El sentido de las propias Constituciones y su fuerza normativa son
alteradas por el Derecho europeo. Las funciones que en la
teoría clásica identificaban materialmente a la
Constitución sólo se cumplen ahora a través de
un nuevo entramado jurídico, en el cual el Derecho comunitario
ocupa un lugar por demás relevante. Ello se pone de manifiesto
ya desde una elemental consideración: mientras que la
Constitución aspira a regular los procedimientos y
límites en la producción ordinaria del Derecho, el
Derecho comunitario, un sector cuantitativa y cualitativamente
fundamental del Ordenamiento, le queda extramuros. El Derecho
comunitario es producido por modos no regulados por la
Constitución, y no sólo se impone a la libertad de
configuración del legislador constituido, sino que tampoco
queda sujeto a las reglas constitucionales, al menos del mismo modo
en que lo está el resto del Ordenamiento. Las tareas de los
poderes públicos y el Derecho que rige las conductas de los
ciudadanos no derivan ya simplemente de mandatos constitucionales o
de procesos regulados por la Constitución; normas y procesos
comunitarios se cruzan con ellos en relaciones diversas, desplazando
con frecuencia al Derecho propio de los Estados. Debe constatarse
entonces la necesidad objetiva de que los Derechos constitucional y
comunitario sean, al menos, considerados desde las exigencias de una
interpretación reciprocamente conforme (Hesse). A partir de la
integración, cada Constitución estatal deviene de este
modo un ordenamiento parcial en el seno de la liga
constitucional (Verfassungsverbund) descrita por Pernice
(el término se comprende por oposición al concepto de
Staatenverbund con el que Pablo Kírchhof y el Tribunal
Constitucional alemán eludieron las nociones tradicionales de
federación (Bundestaat) y de confederación
(Staatenbund) al abordar la ratificación alemana del
Tratado de Mastrique en la Sentencia del 12 Octubre de 1993).

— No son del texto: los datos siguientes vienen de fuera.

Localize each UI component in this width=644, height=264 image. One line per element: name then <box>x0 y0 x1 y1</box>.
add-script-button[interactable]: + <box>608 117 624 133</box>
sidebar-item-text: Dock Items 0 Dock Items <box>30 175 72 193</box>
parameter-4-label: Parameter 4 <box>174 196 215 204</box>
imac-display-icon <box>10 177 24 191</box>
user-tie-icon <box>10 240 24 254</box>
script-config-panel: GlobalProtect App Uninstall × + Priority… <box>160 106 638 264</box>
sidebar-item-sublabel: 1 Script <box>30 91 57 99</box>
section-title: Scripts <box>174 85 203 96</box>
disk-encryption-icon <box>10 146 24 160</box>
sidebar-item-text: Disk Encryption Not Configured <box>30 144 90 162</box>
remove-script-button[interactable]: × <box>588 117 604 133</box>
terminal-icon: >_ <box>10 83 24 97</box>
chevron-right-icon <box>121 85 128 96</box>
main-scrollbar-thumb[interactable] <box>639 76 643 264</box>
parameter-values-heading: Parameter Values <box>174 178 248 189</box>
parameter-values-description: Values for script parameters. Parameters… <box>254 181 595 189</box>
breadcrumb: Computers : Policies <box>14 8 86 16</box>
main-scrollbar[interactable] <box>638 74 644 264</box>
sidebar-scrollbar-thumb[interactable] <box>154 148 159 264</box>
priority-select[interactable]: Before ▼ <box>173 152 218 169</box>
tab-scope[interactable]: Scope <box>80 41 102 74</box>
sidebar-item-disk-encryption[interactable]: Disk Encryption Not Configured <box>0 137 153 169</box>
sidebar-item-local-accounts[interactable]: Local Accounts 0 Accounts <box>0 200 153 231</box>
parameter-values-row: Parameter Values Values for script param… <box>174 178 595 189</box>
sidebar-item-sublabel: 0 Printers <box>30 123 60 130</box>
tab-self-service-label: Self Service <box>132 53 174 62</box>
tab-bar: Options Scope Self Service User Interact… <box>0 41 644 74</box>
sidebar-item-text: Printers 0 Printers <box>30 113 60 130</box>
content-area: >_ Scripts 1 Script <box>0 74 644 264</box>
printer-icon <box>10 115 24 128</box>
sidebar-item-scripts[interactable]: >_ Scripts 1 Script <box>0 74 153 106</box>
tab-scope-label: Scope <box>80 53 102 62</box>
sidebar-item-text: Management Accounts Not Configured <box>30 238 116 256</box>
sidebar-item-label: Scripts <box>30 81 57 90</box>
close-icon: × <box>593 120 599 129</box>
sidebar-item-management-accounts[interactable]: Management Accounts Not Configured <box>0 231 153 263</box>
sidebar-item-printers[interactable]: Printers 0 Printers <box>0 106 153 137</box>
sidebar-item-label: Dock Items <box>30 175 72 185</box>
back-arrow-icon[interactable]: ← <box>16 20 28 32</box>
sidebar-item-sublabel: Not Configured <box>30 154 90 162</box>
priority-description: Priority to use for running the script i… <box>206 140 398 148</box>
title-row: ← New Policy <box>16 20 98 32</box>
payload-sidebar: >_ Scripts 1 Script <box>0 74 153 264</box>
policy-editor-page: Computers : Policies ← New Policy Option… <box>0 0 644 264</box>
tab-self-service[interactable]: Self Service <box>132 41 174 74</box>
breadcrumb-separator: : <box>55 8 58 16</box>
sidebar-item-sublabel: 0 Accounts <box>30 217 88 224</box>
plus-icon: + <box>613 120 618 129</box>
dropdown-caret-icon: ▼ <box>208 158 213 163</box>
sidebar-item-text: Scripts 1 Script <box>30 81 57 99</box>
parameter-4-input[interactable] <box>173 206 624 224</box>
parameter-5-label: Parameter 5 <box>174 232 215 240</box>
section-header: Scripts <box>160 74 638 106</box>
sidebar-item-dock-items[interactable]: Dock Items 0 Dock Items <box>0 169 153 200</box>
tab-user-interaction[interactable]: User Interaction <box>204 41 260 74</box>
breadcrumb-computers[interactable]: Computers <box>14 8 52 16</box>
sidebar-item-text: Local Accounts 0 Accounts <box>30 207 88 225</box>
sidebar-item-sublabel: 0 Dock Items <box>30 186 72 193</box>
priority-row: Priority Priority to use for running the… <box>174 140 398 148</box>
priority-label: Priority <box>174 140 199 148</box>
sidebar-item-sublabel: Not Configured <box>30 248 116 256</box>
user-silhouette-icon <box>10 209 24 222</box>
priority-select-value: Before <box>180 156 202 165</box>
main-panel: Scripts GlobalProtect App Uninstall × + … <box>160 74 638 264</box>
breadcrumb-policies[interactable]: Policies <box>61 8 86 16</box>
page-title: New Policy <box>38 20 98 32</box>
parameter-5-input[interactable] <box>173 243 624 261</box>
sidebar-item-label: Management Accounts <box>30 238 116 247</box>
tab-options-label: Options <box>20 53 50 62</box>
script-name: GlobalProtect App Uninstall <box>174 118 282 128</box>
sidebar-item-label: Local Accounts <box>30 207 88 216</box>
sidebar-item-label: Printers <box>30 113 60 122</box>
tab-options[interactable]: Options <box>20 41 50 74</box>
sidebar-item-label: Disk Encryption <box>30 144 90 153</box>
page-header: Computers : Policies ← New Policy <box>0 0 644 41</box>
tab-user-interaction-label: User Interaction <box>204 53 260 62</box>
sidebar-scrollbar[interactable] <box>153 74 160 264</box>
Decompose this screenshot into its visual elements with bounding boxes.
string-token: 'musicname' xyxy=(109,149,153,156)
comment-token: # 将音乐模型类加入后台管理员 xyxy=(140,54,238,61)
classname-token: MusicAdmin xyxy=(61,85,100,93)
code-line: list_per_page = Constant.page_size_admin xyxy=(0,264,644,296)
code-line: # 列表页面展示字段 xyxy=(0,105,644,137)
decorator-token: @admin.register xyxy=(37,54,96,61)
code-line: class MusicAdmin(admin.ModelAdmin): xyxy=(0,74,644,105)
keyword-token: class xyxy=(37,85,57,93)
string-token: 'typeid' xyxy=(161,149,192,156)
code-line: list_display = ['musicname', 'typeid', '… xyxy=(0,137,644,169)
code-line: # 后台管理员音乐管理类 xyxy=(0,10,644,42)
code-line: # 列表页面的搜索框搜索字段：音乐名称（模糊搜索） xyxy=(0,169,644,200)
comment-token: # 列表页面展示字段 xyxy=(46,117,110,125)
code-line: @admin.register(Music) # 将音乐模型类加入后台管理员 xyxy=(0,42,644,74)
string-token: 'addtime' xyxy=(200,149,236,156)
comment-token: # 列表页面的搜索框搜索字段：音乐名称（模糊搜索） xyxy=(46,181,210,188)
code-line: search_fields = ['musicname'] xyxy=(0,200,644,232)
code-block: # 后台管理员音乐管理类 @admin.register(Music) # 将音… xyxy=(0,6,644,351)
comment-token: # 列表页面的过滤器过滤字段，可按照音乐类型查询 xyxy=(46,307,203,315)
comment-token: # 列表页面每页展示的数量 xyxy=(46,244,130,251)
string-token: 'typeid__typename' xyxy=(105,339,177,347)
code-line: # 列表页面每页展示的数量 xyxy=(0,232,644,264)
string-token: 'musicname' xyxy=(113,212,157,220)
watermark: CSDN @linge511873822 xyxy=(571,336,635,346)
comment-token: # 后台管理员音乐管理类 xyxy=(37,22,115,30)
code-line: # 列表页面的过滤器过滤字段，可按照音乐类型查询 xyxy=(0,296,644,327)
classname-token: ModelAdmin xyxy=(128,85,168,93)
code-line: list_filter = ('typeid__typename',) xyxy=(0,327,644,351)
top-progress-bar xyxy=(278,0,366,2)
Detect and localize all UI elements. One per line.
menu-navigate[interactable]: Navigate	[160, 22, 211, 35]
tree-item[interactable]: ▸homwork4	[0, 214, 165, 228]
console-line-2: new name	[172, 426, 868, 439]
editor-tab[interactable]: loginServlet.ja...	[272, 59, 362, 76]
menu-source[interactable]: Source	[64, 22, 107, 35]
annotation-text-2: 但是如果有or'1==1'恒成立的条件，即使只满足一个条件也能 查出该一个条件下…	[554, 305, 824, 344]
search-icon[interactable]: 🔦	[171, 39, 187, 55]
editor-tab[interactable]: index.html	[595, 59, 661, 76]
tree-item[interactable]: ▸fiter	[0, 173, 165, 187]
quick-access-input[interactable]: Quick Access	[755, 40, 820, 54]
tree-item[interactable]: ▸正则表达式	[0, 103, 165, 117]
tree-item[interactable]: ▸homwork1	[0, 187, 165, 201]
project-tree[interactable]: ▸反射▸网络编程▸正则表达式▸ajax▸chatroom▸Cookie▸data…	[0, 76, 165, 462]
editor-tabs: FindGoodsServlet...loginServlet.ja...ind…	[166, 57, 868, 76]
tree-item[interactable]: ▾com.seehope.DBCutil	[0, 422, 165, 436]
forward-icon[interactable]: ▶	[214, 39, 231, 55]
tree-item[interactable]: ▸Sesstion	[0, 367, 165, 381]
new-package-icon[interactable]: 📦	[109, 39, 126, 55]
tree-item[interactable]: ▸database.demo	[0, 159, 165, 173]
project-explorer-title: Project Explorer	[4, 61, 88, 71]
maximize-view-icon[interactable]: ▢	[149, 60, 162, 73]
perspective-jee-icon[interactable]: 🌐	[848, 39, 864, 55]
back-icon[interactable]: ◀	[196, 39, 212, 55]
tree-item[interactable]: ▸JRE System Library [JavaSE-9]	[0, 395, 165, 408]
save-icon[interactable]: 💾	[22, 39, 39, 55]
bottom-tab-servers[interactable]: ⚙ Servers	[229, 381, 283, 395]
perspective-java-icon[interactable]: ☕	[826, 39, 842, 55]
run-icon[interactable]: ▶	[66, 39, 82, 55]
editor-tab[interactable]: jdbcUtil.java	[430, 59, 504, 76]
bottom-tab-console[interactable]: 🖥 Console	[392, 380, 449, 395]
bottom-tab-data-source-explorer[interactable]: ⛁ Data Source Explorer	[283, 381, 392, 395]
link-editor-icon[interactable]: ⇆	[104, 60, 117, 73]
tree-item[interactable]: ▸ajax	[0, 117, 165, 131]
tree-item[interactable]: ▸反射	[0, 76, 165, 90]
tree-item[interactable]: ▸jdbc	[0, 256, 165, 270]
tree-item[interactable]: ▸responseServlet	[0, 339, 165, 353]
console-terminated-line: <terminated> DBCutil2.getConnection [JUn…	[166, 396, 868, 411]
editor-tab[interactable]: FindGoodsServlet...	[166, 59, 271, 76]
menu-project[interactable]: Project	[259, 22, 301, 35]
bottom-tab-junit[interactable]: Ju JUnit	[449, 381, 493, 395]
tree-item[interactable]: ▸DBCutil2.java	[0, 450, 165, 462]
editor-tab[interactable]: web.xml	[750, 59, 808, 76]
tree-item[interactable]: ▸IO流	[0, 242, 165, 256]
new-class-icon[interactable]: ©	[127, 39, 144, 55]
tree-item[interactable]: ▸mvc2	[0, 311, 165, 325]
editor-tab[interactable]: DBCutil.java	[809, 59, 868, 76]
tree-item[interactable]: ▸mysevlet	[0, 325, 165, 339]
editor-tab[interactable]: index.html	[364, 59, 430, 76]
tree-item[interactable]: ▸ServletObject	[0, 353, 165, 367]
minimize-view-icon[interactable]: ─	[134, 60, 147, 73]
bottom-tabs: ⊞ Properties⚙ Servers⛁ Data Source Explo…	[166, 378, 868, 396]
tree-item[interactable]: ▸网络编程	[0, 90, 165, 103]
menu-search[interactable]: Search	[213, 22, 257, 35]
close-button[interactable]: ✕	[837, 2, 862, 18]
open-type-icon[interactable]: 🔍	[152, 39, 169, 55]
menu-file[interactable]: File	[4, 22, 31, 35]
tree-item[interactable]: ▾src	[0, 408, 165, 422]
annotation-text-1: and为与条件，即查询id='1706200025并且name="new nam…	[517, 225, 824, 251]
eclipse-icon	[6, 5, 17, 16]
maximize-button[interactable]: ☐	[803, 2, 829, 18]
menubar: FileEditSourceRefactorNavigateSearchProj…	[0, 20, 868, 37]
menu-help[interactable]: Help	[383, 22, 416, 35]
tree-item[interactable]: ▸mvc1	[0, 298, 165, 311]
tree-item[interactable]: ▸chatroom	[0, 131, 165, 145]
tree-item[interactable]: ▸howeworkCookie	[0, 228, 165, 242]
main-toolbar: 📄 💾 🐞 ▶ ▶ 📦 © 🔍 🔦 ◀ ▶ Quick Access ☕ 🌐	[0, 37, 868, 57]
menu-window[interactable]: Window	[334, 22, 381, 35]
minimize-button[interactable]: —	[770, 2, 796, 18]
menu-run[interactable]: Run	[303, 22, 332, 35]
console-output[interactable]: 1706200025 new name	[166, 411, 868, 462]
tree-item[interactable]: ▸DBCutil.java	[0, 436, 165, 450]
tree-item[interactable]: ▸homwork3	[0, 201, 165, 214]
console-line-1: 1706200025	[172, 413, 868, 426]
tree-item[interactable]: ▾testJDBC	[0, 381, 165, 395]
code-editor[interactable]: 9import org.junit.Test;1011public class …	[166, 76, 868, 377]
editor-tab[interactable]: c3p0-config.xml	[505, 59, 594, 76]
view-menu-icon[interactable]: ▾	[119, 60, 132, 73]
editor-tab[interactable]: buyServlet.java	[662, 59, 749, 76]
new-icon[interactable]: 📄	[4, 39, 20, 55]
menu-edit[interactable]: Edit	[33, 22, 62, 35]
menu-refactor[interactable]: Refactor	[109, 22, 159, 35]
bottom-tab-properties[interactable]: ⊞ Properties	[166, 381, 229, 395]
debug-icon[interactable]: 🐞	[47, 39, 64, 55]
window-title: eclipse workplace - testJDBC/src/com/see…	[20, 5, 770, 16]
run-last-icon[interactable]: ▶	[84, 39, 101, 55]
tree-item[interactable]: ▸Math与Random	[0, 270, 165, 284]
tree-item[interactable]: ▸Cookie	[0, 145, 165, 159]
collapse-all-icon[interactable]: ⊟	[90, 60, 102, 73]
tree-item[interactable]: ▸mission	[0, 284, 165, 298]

La práctica jurídica española acusa diariamente
tal fenómeno en las relaciones económicas entre
particulares y en la aplicación del Derecho por la
Administración y los Jueces. La sensibilidad y el conocimiento
entre los juristas son, sin embargo, más excepción que
regla. Dado que la europeización del Derecho es un tema
común en la enseñanza e investigación
universitaria allende los Pirineos, el programa de la Cátedra
Jean Monnet se explica en la conveniencia de dar a aquélla
carta de naturaleza en nuestra Facultad de Derecho.
Supuestos metodológicos
En los años posteriores a la Segunda Guerra mundial
se vivió un momento particular en la ciencia del Derecho
público. Los desastres del pasado inmediato forzaron a una
sobria toma de conciencia de la realidad, y la fuerza normativa de la
Constitución se benefició de la congruencia entre los
momentos histórico, sociológico y racional del concepto
de Constitución. Mas aquel orden, aquel equilibrio de factores
contradictorios ha ido quebrando. No cabe descender ahora al
análisis histórico de ese proceso. Pero algunos de sus
resultados pueden ya identificarse en el plano del Derecho
público:
a) la fuga del Estado hacia nuevos ámbitos territoriales de
relaciones políticas, de los que Europa resulta para nosotros
determinante, en los que los Tratados permiten fijar y legitimar a un
tiempo las nuevas relaciones de poder.
b) La fuga del principio democrático, mediante el
descoyuntamiento de los equilibrios políticos y la
enervación de los procesos representativos, hacia la
adopción de decisiones autoritaria sea en sede
(inter-)gubemamental, sea en sede jurisdiccional.
c) La fuga del Estado de Derecho, caracterizado por la firmeza del
Derecho público, hacia la flexibilización
jurídico-privada de procesos y relaciones y su
transnacionalización, con la alteración consiguiente de
las relaciones entre Derecho público y Derecho privado.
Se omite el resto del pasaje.